Niraj Shah
Scott Weber
EE290a Homework #1

Description

We chose to implement a JPEG codec using Tensilica's Xtensa configurable microprocessor with extensions to the instruction set architecture (ISA). With Tensilica's tools, it is possible to compile C code for a particular target architecture using native C programming tools (gcc, gdb). It is also possible to generate an instruction set simulator for the target architecture. These software tools are used to evaluate the system. Once the design is finalized, a description of the hardware implementation can be produced.

To estimate implementation characteristics of JPEG, we generated a compiler and instruction set simulator for a microprocessor core with no ISA extensions. The microprocessor core is a 32-bit RISC processor that does not have a multiplier.
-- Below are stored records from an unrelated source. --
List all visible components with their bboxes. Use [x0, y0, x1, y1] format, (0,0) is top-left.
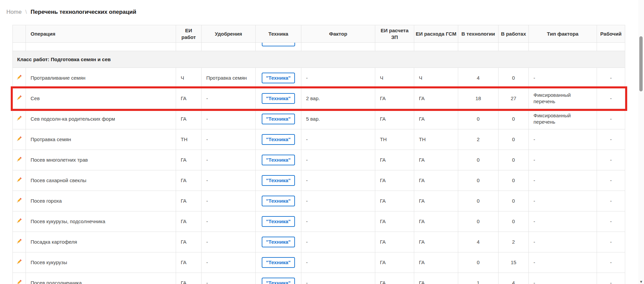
cell-ei_zp: ГА: [375, 150, 414, 170]
cell-ei_rabot: [176, 43, 202, 51]
edit-row-button[interactable]: [16, 94, 23, 101]
technika-button[interactable]: "Техника": [262, 216, 295, 227]
scroll-down-arrow-icon[interactable]: ▼: [638, 280, 644, 284]
cell-rabochiy: [597, 43, 625, 51]
cell-ei_rabot: ГА: [176, 273, 202, 284]
table-row: Посев подсолнечникаГА-"Техника"-ГАГА14--: [13, 273, 625, 284]
cell-edit: [13, 211, 26, 232]
cell-faktor: 2 вар.: [301, 88, 375, 109]
table-row: Сев подсолн-ка родительских формГА-"Техн…: [13, 109, 625, 129]
cell-ei_zp: ГА: [375, 88, 414, 109]
cell-operation: Сев: [26, 88, 176, 109]
pencil-icon: [16, 176, 23, 183]
table-header-row: ОперацияЕИ работУдобренияТехникаФакторЕИ…: [13, 25, 625, 43]
scrollbar-thumb[interactable]: [639, 36, 643, 91]
edit-row-button[interactable]: [16, 197, 23, 204]
cell-ei_rabot: ГА: [176, 252, 202, 273]
cell-faktor: 5 вар.: [301, 109, 375, 129]
cell-ei_gsm: ГА: [414, 88, 458, 109]
column-header-ei_gsm: ЕИ расхода ГСМ: [414, 25, 458, 43]
cell-tip_faktora: -: [529, 273, 597, 284]
cell-technika: "Техника": [256, 43, 301, 51]
pencil-icon: [16, 279, 23, 284]
cell-faktor: -: [301, 129, 375, 150]
technika-button[interactable]: "Техника": [262, 257, 295, 268]
cell-v_rab: 0: [499, 68, 529, 88]
column-header-operation: Операция: [26, 25, 176, 43]
cell-v_tech: 0: [458, 150, 499, 170]
cell-technika: "Техника": [256, 150, 301, 170]
column-header-ei_zp: ЕИ расчета ЗП: [375, 25, 414, 43]
cell-v_tech: 0: [458, 252, 499, 273]
edit-row-button[interactable]: [16, 156, 23, 163]
cell-edit: [13, 170, 26, 191]
cell-v_rab: 0: [499, 170, 529, 191]
cell-faktor: -: [301, 68, 375, 88]
technika-button[interactable]: "Техника": [262, 43, 295, 46]
cell-faktor: -: [301, 150, 375, 170]
cell-rabochiy: -: [597, 252, 625, 273]
cell-operation: Посев кукурузы: [26, 252, 176, 273]
cell-ei_zp: ГА: [375, 191, 414, 211]
cell-technika: "Техника": [256, 252, 301, 273]
edit-row-button[interactable]: [16, 279, 23, 284]
cell-ei_zp: ГА: [375, 109, 414, 129]
cell-edit: [13, 68, 26, 88]
cell-ei_rabot: ГА: [176, 191, 202, 211]
breadcrumb-home-link[interactable]: Home: [6, 9, 22, 15]
cell-operation: Посев сахарной свеклы: [26, 170, 176, 191]
technika-button[interactable]: "Техника": [262, 237, 295, 248]
cell-udobreniya: -: [202, 170, 256, 191]
technika-button[interactable]: "Техника": [262, 155, 295, 166]
edit-row-button[interactable]: [16, 217, 23, 224]
technika-button[interactable]: "Техника": [262, 93, 295, 104]
cell-edit: [13, 232, 26, 252]
cell-v_tech: 2: [458, 129, 499, 150]
cell-ei_gsm: ГА: [414, 211, 458, 232]
cell-ei_rabot: ГА: [176, 232, 202, 252]
technika-button[interactable]: "Техника": [262, 134, 295, 145]
technika-button[interactable]: "Техника": [262, 196, 295, 207]
pencil-icon: [16, 74, 23, 81]
cell-ei_zp: ГА: [375, 252, 414, 273]
cell-udobreniya: [202, 43, 256, 51]
cell-rabochiy: -: [597, 273, 625, 284]
cell-ei_gsm: Ч: [414, 68, 458, 88]
breadcrumb-separator: \: [25, 9, 27, 15]
cell-ei_rabot: ГА: [176, 109, 202, 129]
technika-button[interactable]: "Техника": [262, 175, 295, 186]
cell-v_tech: 0: [458, 109, 499, 129]
cell-ei_gsm: ГА: [414, 170, 458, 191]
edit-row-button[interactable]: [16, 176, 23, 183]
column-header-edit: [13, 25, 26, 43]
cell-tip_faktora: Фиксированный перечень: [529, 88, 597, 109]
edit-row-button[interactable]: [16, 135, 23, 142]
edit-row-button[interactable]: [16, 258, 23, 265]
cell-ei_gsm: ГА: [414, 109, 458, 129]
cell-faktor: -: [301, 191, 375, 211]
cell-technika: "Техника": [256, 68, 301, 88]
pencil-icon: [16, 238, 23, 245]
cell-udobreniya: -: [202, 191, 256, 211]
cell-operation: Посев многолетних трав: [26, 150, 176, 170]
cell-tip_faktora: [529, 43, 597, 51]
edit-row-button[interactable]: [16, 74, 23, 81]
technika-button[interactable]: "Техника": [262, 278, 295, 284]
cell-tip_faktora: -: [529, 232, 597, 252]
table-row: Посев кукурузыГА-"Техника"-ГАГА015--: [13, 252, 625, 273]
edit-row-button[interactable]: [16, 115, 23, 122]
window-scrollbar[interactable]: ▼: [638, 0, 644, 284]
partial-row-previous-section: "Техника": [13, 43, 625, 51]
cell-technika: "Техника": [256, 273, 301, 284]
cell-rabochiy: -: [597, 232, 625, 252]
cell-tip_faktora: Фиксированный перечень: [529, 109, 597, 129]
technika-button[interactable]: "Техника": [262, 73, 295, 84]
page-title: Перечень технологических операций: [31, 9, 136, 15]
edit-row-button[interactable]: [16, 238, 23, 245]
technika-button[interactable]: "Техника": [262, 114, 295, 125]
cell-operation: [26, 43, 176, 51]
cell-tip_faktora: -: [529, 129, 597, 150]
cell-tip_faktora: -: [529, 191, 597, 211]
column-header-tip_faktora: Тип фактора: [529, 25, 597, 43]
column-header-v_rab: В работах: [499, 25, 529, 43]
There are 16 general purpose registers and DSP-like features (such as zero-overhead loops) [1].

Since Tensilica's approach uses native C programming tools, we used the Independent JPEG Group's C implementation [2] as our initial system model for the estimation. Because of its efficiency, we chose the AA&N algorithm [3] using a fixed point architecture for implementing the forward and inverse discrete cosine transform.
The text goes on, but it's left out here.